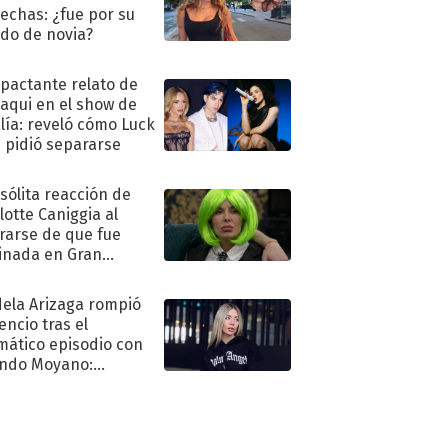
echas: ¿fue por su
ido de novia?
mpactante relato de
oaqui en el show de
lía: reveló cómo Luck
e pidió separarse
nsólita reacción de
lotte Caniggia al
rarse de que fue
inada en Gran
mano
ela Arizaga rompió
lencio tras el
mático episodio con
ndo Moyano:
o..."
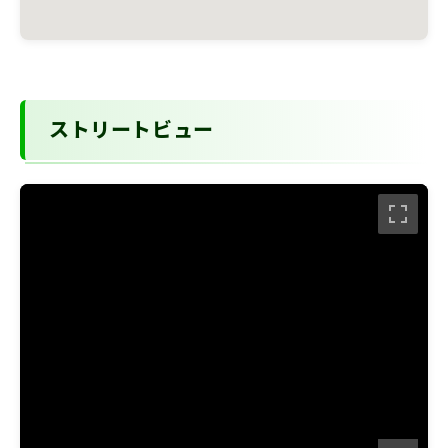
ストリートビュー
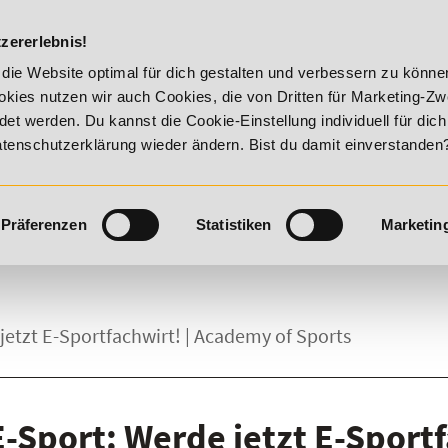
DIE ACADEM
zererlebnis!
ality!
20% Rabatt bis 17. August 2026 - Summer Vitality!
die Website optimal für dich gestalten und verbessern zu könn
kies nutzen wir auch Cookies, die von Dritten für Marketing-Z
t werden. Du kannst die Cookie-Einstellung individuell für dic
Datenschutzerklärung wieder ändern. Bist du damit einverstanden
Präferenzen
Statistiken
Marketin
jetzt E-Sportfachwirt! | Academy of Sports
E-Sport: Werde jetzt E-Sport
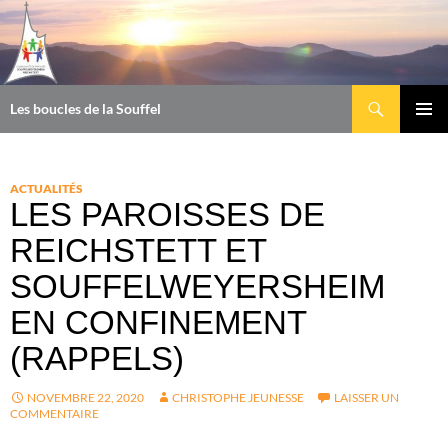
Aller
au
contenu
Recherche
Les boucles de la Souffel
MENU
PRINCI
ACTUALITÉS
LES PAROISSES DE
REICHSTETT ET
SOUFFELWEYERSHEIM
EN CONFINEMENT
(RAPPELS)
NOVEMBRE 22, 2020
CHRISTOPHE JEUNESSE
LAISSER UN
COMMENTAIRE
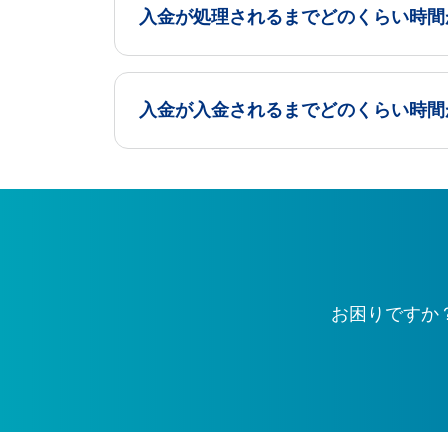
入金が処理されるまでどのくらい時間
入金が入金されるまでどのくらい時間
お困りですか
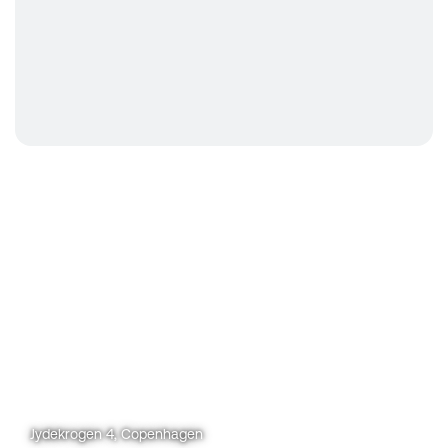
Jydekrogen 4, Copenhagen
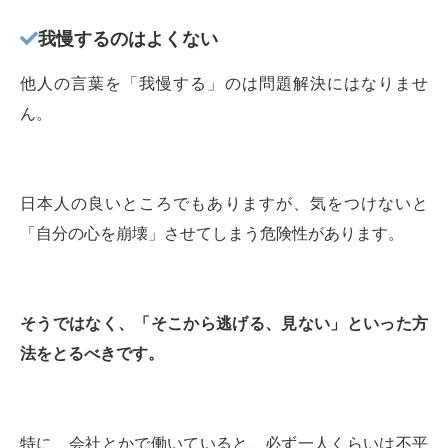
我慢するのはよくない
他人の言葉を「我慢する」のは問題解決にはなりませ
ん。
日本人の良いところでもありますが、気をつけないと
「自分の心を崩壊」させてしまう危険性があります。
そうではなく、「そこから逃げる、見ない」といった方
法をとるべきです。
特に、会社とかで働いていると、必ず一人くらいは不平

================================

§ INSTRUCTIONS TO FOLLOW
From the line that contains "入金が処理されるまでどのくらい時間" through the last line of the entries, transcribe every line exactly, leaving out the pictures.

§ OUTPUT OF THE EXERCISE
入金が処理されるまでどのくらい時間
入金が入金されるまでどのくらい時間
お困りですか
Jydekrogen 4, Copenhagen
我慢するのはよくない
他人の言葉を「我慢する」のは問題解決にはなりませ
ん。
日本人の良いところでもありますが、気をつけないと
「自分の心を崩壊」させてしまう危険性があります。
そうではなく、「そこから逃げる、見ない」といった方
法をとるべきです。
特に、会社とかで働いていると、必ず一人くらいは不平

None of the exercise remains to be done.